The last matter that we will consider here is Washington’s alleged involvement in the treaty that the United States established with Tripoli. The Treaty of Tripoli came about because Muslim ships dispatched from the Barbary coast of Africa were attacking American vessels and turning the captors into slaves. This treaty put on paper an agreement to stop this terrible practice.

The relevance of the wording of the Treaty of Tripoli for our discussion is how its text related to Washington’s religion, as well as how it reflects our founders’ view of the relationship of Christianity and the American Constitution. For example, does it matter for our interpretation of the religion clauses of the First Amendment, whether or not Washington said to the Muslims in Tripoli, “These United States are not in any sense founded on the Christian religion.”38

We believe that it does matter if Washington said this. If we are to understand the original intent of the Constitution that the founders wrote, we must understand Washington, who presided over the Constitutional Convention.

Did Washington write, “America is in no way founded upon the Christian religion” in the Treaty with Tripoli? Scholars on both sides of the debate regarding Washington’s Deism—even Boller, who rejects Washington’s Christianity—have concurred that this is a myth,39 although not everyone has gotten the word.40 Thus, frequently and unfortunately, it is still stated as though it were a fact.

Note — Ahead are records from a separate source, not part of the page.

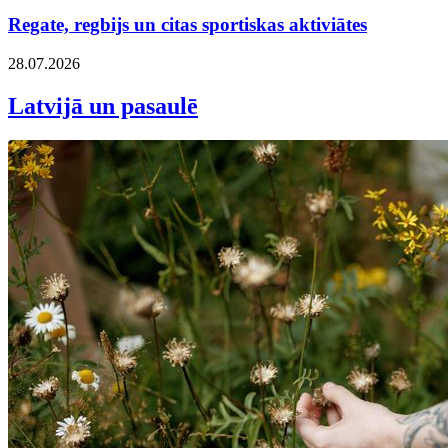
Regate, regbijs un citas sportiskas aktiviātes
28.07.2026
Latvijā un pasaulē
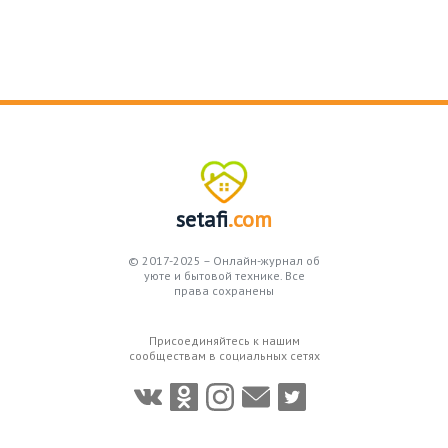
setafi
.com
© 2017-2025 – Онлайн-журнал об
уюте и бытовой технике. Все
права сохранены
Присоединяйтесь к нашим
сообществам в социальных сетях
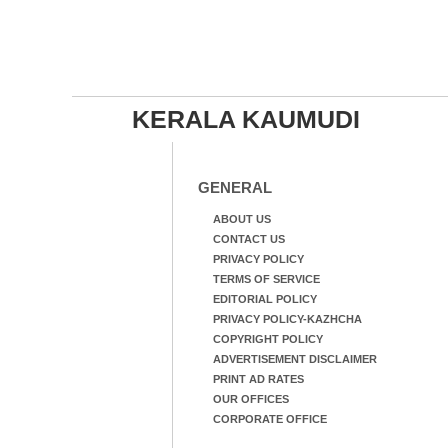
KERALA KAUMUDI
GENERAL
ABOUT US
CONTACT US
PRIVACY POLICY
TERMS OF SERVICE
EDITORIAL POLICY
PRIVACY POLICY-KAZHCHA
COPYRIGHT POLICY
ADVERTISEMENT DISCLAIMER
PRINT AD RATES
OUR OFFICES
CORPORATE OFFICE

In fact, there is ambiguity surrounding the authenticity of this phrase in the treaty itself that was signed by President John Adams. Charles I. Bevans states in Treaties and Other International Agreements of the United Sates of America,

This translation from the Arabic by Joel Barlow, Consul General at Algiers, has been printed in all official and unofficial treaty collections since it first appeared in 1797 in the Session Laws of the Fifth Congress, first session. In a “Note Regarding the Barlow Translation” Hunter Miller stated: “. . .Most extraordinary (and wholly unexplained) is the fact that Article 11 of the Barlow translation, with its famous phrase, ‘the government of the United States of America is not in any sense founded on the Christian Religion.’ does not exist at all. There is no Article 11. The Arabic text which is between Articles 10 and 12 is in form a letter, crude and flamboyant and withal quite unimportant, from the Dey [Governor] of Algiers to the Pasha [ruler] of Tripoli. How that script came to be written and to be regarded as in the Barlow translation, as Article 11 of the treaty as there written, is a mystery and seemingly must remain so. Nothing in the diplomatic correspondence of the time throws any light whatever on the point.”41

Is it possible that Joel Barlow’s explorations of atheism may have induced him to interpolate this phrase into the treaty?42 At any rate, Washington never wrote nor signed the disputed words of the Treaty of Tripoli. In stark contrast to this dubious statement from the Treaty of Tripoli, Washington wrote on September 19, 1796, “Of all the dispositions and habits which lead to political prosperity, Religion and morality are indispensable supports. In vain would that man claim the tribute of Patriotism, who should labour to subvert these great Pillars of human happiness, these firmest props of the duties of Men and citizens. The mere Politician, equally with the pious man ought to respect and to cherish them. A volume could not trace all their connections with private and public felicity.”

CONCLUSION

What the objections of this chapter demonstrate is that Washington was not a perfect man. In Christian terms, he was a man who sinned. But the definition of a Christian is not perfection, and being a sinner does not make a man a Deist. If that were the case, then every Christian would be a Deist, since Christianity affirms the universality of sin.

Perhaps a more appropriate definition of a Christian is a person who practices faithful and faith-filled repentance. Washington’s repentance of slavery at the end of his life, his repentant control over the misplaced passions of temptation, and his self-control over his explosive anger are each indicative of a spiritual life. While Washington never wrote, “America is in no way founded upon the Christian religion” in the Treaty with Tripoli, it is clear to us that the Christian religion is what Washington’s spiritual growth was founded upon.